Problem details =
Only the lines from the first line of the entries through the line with "Mali-G57 MC2" belong in the answer, each restated word for word and without pictures.

Stored data entries
========
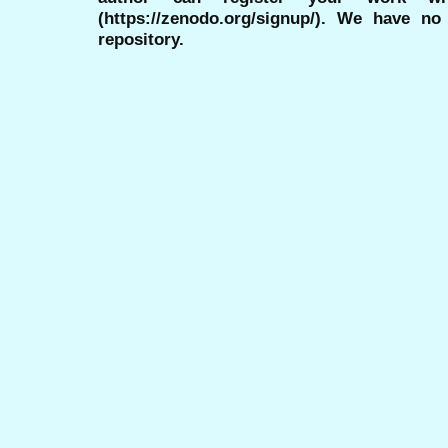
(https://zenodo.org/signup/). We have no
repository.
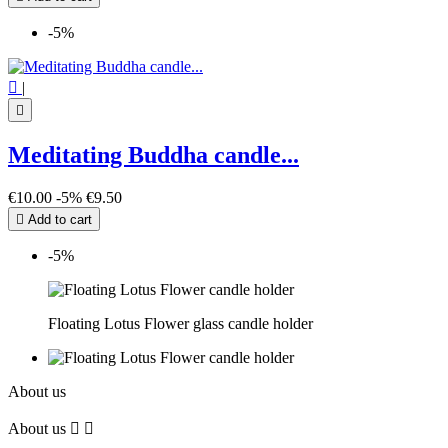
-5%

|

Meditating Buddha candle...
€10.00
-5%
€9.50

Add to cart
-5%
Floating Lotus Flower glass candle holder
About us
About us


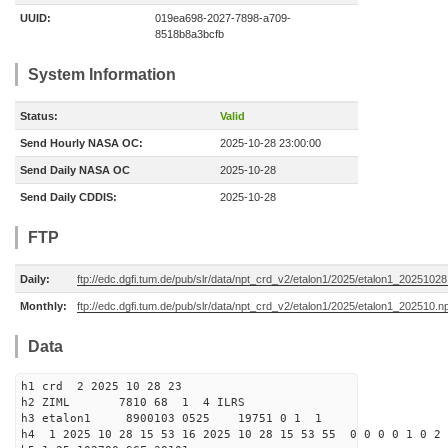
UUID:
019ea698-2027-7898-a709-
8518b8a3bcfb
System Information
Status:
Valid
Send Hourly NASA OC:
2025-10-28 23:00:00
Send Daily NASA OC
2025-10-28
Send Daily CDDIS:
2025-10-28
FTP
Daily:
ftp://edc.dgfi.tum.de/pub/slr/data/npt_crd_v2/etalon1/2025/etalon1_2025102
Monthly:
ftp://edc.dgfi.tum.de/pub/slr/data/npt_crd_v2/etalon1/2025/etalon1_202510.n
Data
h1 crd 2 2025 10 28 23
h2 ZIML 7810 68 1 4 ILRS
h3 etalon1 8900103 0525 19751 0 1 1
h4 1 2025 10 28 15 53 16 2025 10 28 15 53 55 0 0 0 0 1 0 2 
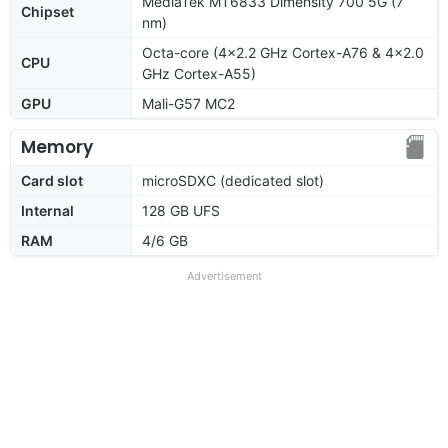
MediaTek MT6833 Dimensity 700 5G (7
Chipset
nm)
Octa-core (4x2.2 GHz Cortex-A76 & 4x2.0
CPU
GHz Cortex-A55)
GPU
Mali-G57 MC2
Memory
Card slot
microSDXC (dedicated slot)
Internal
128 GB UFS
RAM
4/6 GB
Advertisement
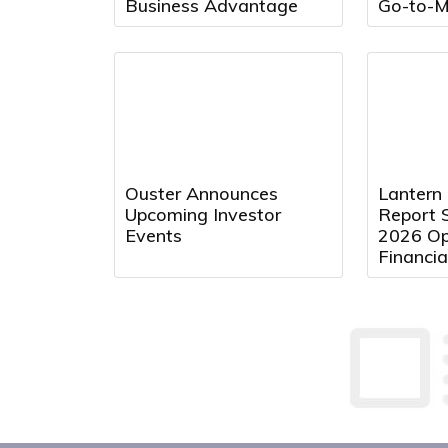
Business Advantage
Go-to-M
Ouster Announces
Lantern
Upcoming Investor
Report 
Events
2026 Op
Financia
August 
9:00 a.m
========
Exercise result =
(https://zenodo.org/signup/). We have no
repository.
-5%

|

Meditating Buddha candle...
€10.00
-5%
€9.50

Add to cart
-5%
Floating Lotus Flower glass candle holder
About us
About us


UUID:
019ea698-2027-7898-a709-
8518b8a3bcfb
System Information
Status:
Valid
Send Hourly NASA OC:
2025-10-28 23:00:00
Send Daily NASA OC
2025-10-28
Send Daily CDDIS:
2025-10-28
FTP
Daily:
ftp://edc.dgfi.tum.de/pub/slr/data/npt_crd_v2/etalon1/2025/etalon1_2025102
Monthly:
ftp://edc.dgfi.tum.de/pub/slr/data/npt_crd_v2/etalon1/2025/etalon1_202510.n
Data
h1 crd 2 2025 10 28 23
h2 ZIML 7810 68 1 4 ILRS
h3 etalon1 8900103 0525 19751 0 1 1
h4 1 2025 10 28 15 53 16 2025 10 28 15 53 55 0 0 0 0 1 0 2 
MediaTek MT6833 Dimensity 700 5G (7
Chipset
nm)
Octa-core (4x2.2 GHz Cortex-A76 & 4x2.0
CPU
GHz Cortex-A55)
GPU
Mali-G57 MC2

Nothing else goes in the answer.